EXERCISE GOAL –
Please transcribe the records precisely; pictures stay out of your copy.

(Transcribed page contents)
# # #

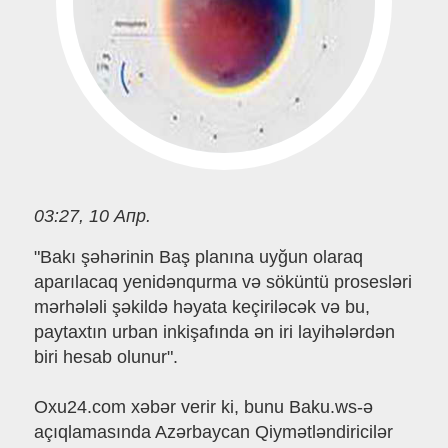
03:27, 10 Апр.
"Bakı şəhərinin Baş planına uyğun olaraq
aparılacaq yenidənqurma və söküntü prosesləri
mərhələli şəkildə həyata keçiriləcək və bu,
paytaxtın urban inkişafında ən iri layihələrdən
biri hesab olunur".
Oxu24.com xəbər verir ki, bunu Baku.ws-ə
açıqlamasında Azərbaycan Qiymətləndiricilər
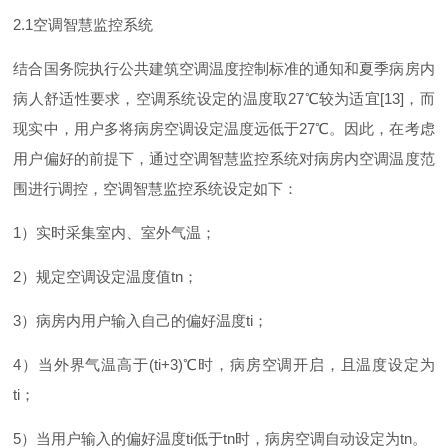
2.
1
空调智慧监控系统
结合国务院执行公共建筑空调温度控制标准的通知和夏季病房内
病人舒适性要求，空调系统设定的温度
取
2
7
℃
较为适
宜
[13
]
，而
现实中，用户多将病房空调设定温度远低
于
2
7
℃
。因此，在考虑
用户偏好的前提下，通过空调智慧监控系统对病房内空调温度范
围进行调控，空调智慧监控系统设定如下：
1
）实时采集室内、室外气温；
2
）规定空调设定温度
值
t
n
；
3
）病房内用户输入自己的偏好温
度
t
i
；
4
）当外界气温高
于
(ti+3
)
℃
时，病房空调开启，且温度设定
为
t
i
；
5
）当用户输入的偏好温
度
t
i
低
于
t
n
时，病房空调自动设定
为
t
n
。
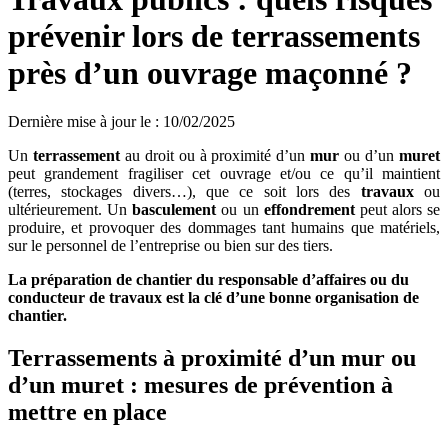
prévenir lors de terrassements
près d’un ouvrage maçonné ?
Dernière mise à jour le
:
10/02/2025
Un
terrassement
au droit ou à proximité d’un
mur
ou d’un
muret
peut grandement fragiliser cet ouvrage et/ou ce qu’il maintient
(terres, stockages divers…), que ce soit lors des
travaux
ou
ultérieurement. Un
basculement
ou un
effondrement
peut alors se
produire, et provoquer des dommages tant humains que matériels,
sur le personnel de l’entreprise ou bien sur des tiers.
La préparation de chantier du responsable d’affaires ou du
conducteur de travaux est la clé d’une bonne organisation de
chantier.
Terrassements à proximité d’un mur ou
d’un muret : mesures de prévention à
mettre en place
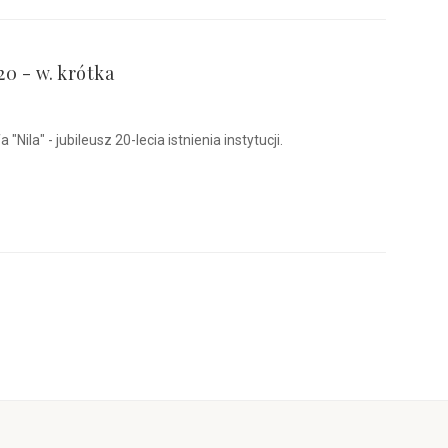
0 - w. krótka
Nila" - jubileusz 20-lecia istnienia instytucji.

# # #

REPLY –
03:27, 10 Апр.
"Bakı şəhərinin Baş planına uyğun olaraq
aparılacaq yenidənqurma və söküntü prosesləri
mərhələli şəkildə həyata keçiriləcək və bu,
paytaxtın urban inkişafında ən iri layihələrdən
biri hesab olunur".
Oxu24.com xəbər verir ki, bunu Baku.ws-ə
açıqlamasında Azərbaycan Qiymətləndiricilər
2.
1
空调智慧监控系统
结合国务院执行公共建筑空调温度控制标准的通知和夏季病房内
病人舒适性要求，空调系统设定的温度
取
2
7
℃
较为适
宜
[13
]
，而
现实中，用户多将病房空调设定温度远低
于
2
7
℃
。因此，在考虑
用户偏好的前提下，通过空调智慧监控系统对病房内空调温度范
围进行调控，空调智慧监控系统设定如下：
1
）实时采集室内、室外气温；
2
）规定空调设定温度
值
t
n
；
3
）病房内用户输入自己的偏好温
度
t
i
；
4
）当外界气温高
于
(ti+3
)
℃
时，病房空调开启，且温度设定
为
t
i
；
5
）当用户输入的偏好温
度
t
i
低
于
t
n
时，病房空调自动设定
为
t
n
。
prévenir lors de terrassements
près d’un ouvrage maçonné ?
Dernière mise à jour le
:
10/02/2025
Un
terrassement
au droit ou à proximité d’un
mur
ou d’un
muret
peut grandement fragiliser cet ouvrage et/ou ce qu’il maintient
(terres, stockages divers…), que ce soit lors des
travaux
ou
ultérieurement. Un
basculement
ou un
effondrement
peut alors se
produire, et provoquer des dommages tant humains que matériels,
sur le personnel de l’entreprise ou bien sur des tiers.
La préparation de chantier du responsable d’affaires ou du
conducteur de travaux est la clé d’une bonne organisation de
chantier.
Terrassements à proximité d’un mur ou
d’un muret : mesures de prévention à
mettre en place
0 - w. krótka
Nila" - jubileusz 20-lecia istnienia instytucji.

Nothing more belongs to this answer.